L'ISÈRE · SAVOIE · TARENTAISE — 6 RAPIDES · CLASSE IV

Descente de rafting dans les rapides d'Aime sur l'Isère, en Savoie
Les rapides d'Aime, sur l'Isère en Tarentaise — deux kilomètres de classe IV.

Deux kilomètres. Six rapides. Une classe IV. Les rapides d'Aime sont le cœur de l'Isère, en Tarentaise — la section qui fait sa réputation depuis quarante ans. Il y a ce moment, dans la descente, où l'ambiance change : le guide arrête de plaisanter, se redresse, regarde loin devant, et lâche la phrase que tout le monde attend sans la connaître : « Là, on rentre dans les rapides d'Aime. » Voici ce qui vous attend, passage par passage.

Carte illustrée des six rapides d'Aime sur l'Isère, de la machine à couper le jambon au dessert
Les six rapides dans l'ordre de descente. Chacun est signalé par une pancarte sur la piste cyclable.

Deux kilomètres qui font la réputation de l'Isère

Les rapides d'Aime, ce n'est pas un rapide isolé qu'on franchit avant de repartir tranquillement. C'est une succession, une enfilade de passages qui s'enchaînent sans vous laisser souffler entre deux. Ils occupent les derniers kilomètres avant le pont d'Aime, et ils sont classés IV — le niveau où la rivière cesse de vous porter pour commencer à vous tester.

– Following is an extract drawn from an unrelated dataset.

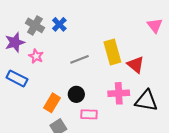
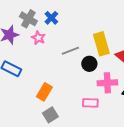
pink star: (36, 56) -> (38, 38), moved
black circle: (76, 94) -> (89, 64), moved
pink rectangle: (89, 114) -> (90, 103), moved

Avant eux, la rivière vous a préparés en douceur : les rapides de Gothard, en classe III, offrent des rouleaux et des vagues sur lesquels l'équipage apprend à pagayer ensemble. Quand les rapides d'Aime arrivent, vous n'êtes plus des passagers.

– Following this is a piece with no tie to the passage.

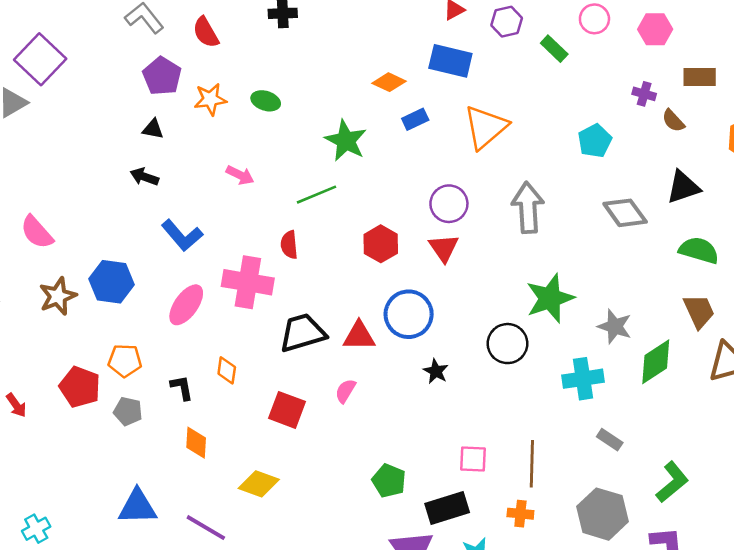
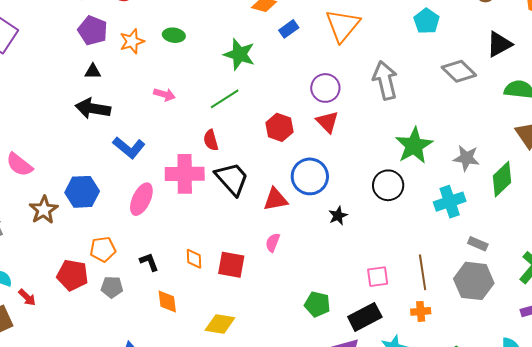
black arrow: (144, 177) -> (93, 108), size x1.6
black trapezoid: (303, 333) -> (232, 179), moved, turned 75
orange diamond: (227, 370) -> (194, 259), moved
black star: (436, 371) -> (338, 216), turned 30
gray hexagon: (603, 514) -> (474, 281), moved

Leur difficulté ne tient pas à un obstacle majeur qu'il faudrait affranchir. Elle tient à la continuité. En eau vive, on ne juge jamais un rapide seul : on le juge avec ce qu'il y a juste après. Et ici, ce qu'il y a juste après, c'est toujours le rapide suivant.

Détail que peu de monde connaît : chaque rapide est signalé par une pancarte le long de la piste cyclable qui longe l'Isère en rive gauche. Vous pouvez donc aller les repérer à pied ou à vélo, au sec, avant de les descendre.

1. La machine à couper le jambon

C'est le premier, et c'est celui dont tout le monde retient le nom bien avant d'avoir mis un pied dans un raft. L'explication est plus simple que toutes celles qu'on imagine : il y a un rocher au milieu du rapide, et il a la forme d'une machine à couper le jambon. Rien de plus. Quelqu'un est passé là un jour, a regardé le bloc dans le courant, y a vu la trancheuse d'une épicerie de village, et le nom est resté.

Cherchez-le en passant : vous le verrez, ou pas — ça dépend beaucoup du niveau d'eau, et un peu de l'imagination. Il ouvre la série et donne le ton : rapide soutenu, dynamique, sans temps mort. À partir d'ici, l'équipage pagaie ensemble ou ne pagaie pas du tout.

2. Les 400 mètres

Celui-là ne paie pas de mine sur une photo. Il est pourtant le plus sérieux de la série — pas par la violence du passage, mais par ce qui vient derrière. Son nom dit exactement ce qu'il faut savoir : si quelqu'un tombe à l'eau, la récupération est difficile pendant 400 mètres. Pas de contre-courant confortable, pas de plage, pas de branche à attraper.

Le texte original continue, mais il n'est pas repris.